The DRG Conventional Electronic Digital Stethoscope can be used as a standard stethoscope or as an electronic digital stethoscope. The additional stethoscope features allow the user to digitally record, amplify or replay sounds associated with the heart, artery, veins and other internal organs. The sounds can be replayed at different speeds.

Device Description

Conventional Electronic Digital Stethoscope

AI/ML Overview

This document is a marketing clearance letter from the FDA for a conventional electronic digital stethoscope (K991714) and does not contain the specific details about acceptance criteria or a study that proves the device meets such criteria.

The letter explicitly states: "We have reviewed your Section 510(k) notification of intent to market the device referenced above and we have determined the device is substantially equivalent (for the indications for use stated in the enclosure) to legally marketed predicate devices marketed in interstate commerce prior to May 28, 1976, the enactment date of the Medical Device Amendments, or to devices that have been reclassified in accordance with the provisions of the Federal Food, Drug, and Cosmetic Act (Act)."

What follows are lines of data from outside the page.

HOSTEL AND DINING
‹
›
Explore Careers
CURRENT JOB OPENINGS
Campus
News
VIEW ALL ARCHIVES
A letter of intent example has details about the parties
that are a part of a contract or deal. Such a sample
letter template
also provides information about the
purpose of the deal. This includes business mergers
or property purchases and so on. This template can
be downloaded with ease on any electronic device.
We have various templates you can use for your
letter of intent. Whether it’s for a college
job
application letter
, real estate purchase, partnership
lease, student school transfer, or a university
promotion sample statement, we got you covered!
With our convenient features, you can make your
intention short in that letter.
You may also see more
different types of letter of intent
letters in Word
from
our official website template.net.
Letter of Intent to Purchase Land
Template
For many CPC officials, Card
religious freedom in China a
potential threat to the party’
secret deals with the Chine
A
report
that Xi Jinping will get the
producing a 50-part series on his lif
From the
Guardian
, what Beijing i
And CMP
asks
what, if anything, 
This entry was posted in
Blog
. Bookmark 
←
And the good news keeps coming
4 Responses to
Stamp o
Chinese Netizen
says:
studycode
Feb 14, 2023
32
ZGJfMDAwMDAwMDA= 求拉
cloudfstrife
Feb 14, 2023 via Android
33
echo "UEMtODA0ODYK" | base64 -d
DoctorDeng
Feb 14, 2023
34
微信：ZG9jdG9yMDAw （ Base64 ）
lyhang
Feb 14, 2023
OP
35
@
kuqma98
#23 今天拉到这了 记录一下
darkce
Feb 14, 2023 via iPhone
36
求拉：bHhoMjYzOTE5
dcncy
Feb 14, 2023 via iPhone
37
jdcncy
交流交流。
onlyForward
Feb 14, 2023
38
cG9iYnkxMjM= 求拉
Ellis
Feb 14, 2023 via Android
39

Therefore, the device was cleared based on substantial equivalence to a predicate device, not on meeting specific acceptance criteria proven by a new performance study. Information about acceptance criteria and a detailed study fulfilling those criteria would typically be found in the 510(k) submission itself, which is not provided here.

Based on the provided text, I cannot answer the questions about acceptance criteria or a specific study proving the device meets them because the document is an FDA clearance letter, not the submission containing that information.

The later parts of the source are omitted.